Collected data entries
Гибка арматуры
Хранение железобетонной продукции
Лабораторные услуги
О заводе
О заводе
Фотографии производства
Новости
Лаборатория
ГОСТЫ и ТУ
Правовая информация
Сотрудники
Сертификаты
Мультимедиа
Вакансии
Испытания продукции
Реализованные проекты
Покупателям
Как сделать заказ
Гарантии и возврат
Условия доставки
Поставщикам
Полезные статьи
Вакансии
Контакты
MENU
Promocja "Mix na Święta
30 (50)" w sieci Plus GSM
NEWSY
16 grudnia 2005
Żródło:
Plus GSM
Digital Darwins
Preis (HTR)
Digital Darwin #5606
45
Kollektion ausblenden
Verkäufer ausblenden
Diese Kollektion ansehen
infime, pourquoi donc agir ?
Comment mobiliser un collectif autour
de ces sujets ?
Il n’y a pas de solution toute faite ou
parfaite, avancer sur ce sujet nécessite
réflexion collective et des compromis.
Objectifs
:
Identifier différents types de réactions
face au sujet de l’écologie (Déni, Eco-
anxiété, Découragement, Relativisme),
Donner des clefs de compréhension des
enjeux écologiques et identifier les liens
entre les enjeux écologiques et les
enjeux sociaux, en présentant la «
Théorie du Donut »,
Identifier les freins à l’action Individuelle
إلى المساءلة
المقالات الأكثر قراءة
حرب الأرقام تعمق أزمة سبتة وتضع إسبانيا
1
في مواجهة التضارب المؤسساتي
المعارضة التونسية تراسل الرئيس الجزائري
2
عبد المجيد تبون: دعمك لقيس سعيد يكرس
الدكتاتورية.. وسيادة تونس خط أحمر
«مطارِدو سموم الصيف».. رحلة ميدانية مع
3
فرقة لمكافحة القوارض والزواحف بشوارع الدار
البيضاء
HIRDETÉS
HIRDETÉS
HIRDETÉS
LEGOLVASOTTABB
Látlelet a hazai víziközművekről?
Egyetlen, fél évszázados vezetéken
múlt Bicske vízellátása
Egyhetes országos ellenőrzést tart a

- _Your goal_
Retype every record above exactly as it stands.

- _Answer to the problem_
Гибка арматуры
Хранение железобетонной продукции
Лабораторные услуги
О заводе
О заводе
Фотографии производства
Новости
Лаборатория
ГОСТЫ и ТУ
Правовая информация
Сотрудники
Сертификаты
Мультимедиа
Вакансии
Испытания продукции
Реализованные проекты
Покупателям
Как сделать заказ
Гарантии и возврат
Условия доставки
Поставщикам
Полезные статьи
Вакансии
Контакты
MENU
Promocja "Mix na Święta
30 (50)" w sieci Plus GSM
NEWSY
16 grudnia 2005
Żródło:
Plus GSM
Digital Darwins
Preis (HTR)
Digital Darwin #5606
45
Kollektion ausblenden
Verkäufer ausblenden
Diese Kollektion ansehen
infime, pourquoi donc agir ?
Comment mobiliser un collectif autour
de ces sujets ?
Il n’y a pas de solution toute faite ou
parfaite, avancer sur ce sujet nécessite
réflexion collective et des compromis.
Objectifs
:
Identifier différents types de réactions
face au sujet de l’écologie (Déni, Eco-
anxiété, Découragement, Relativisme),
Donner des clefs de compréhension des
enjeux écologiques et identifier les liens
entre les enjeux écologiques et les
enjeux sociaux, en présentant la «
Théorie du Donut »,
Identifier les freins à l’action Individuelle
إلى المساءلة
المقالات الأكثر قراءة
حرب الأرقام تعمق أزمة سبتة وتضع إسبانيا
1
في مواجهة التضارب المؤسساتي
المعارضة التونسية تراسل الرئيس الجزائري
2
عبد المجيد تبون: دعمك لقيس سعيد يكرس
الدكتاتورية.. وسيادة تونس خط أحمر
«مطارِدو سموم الصيف».. رحلة ميدانية مع
3
فرقة لمكافحة القوارض والزواحف بشوارع الدار
البيضاء
HIRDETÉS
HIRDETÉS
HIRDETÉS
LEGOLVASOTTABB
Látlelet a hazai víziközművekről?
Egyetlen, fél évszázados vezetéken
múlt Bicske vízellátása
Egyhetes országos ellenőrzést tart a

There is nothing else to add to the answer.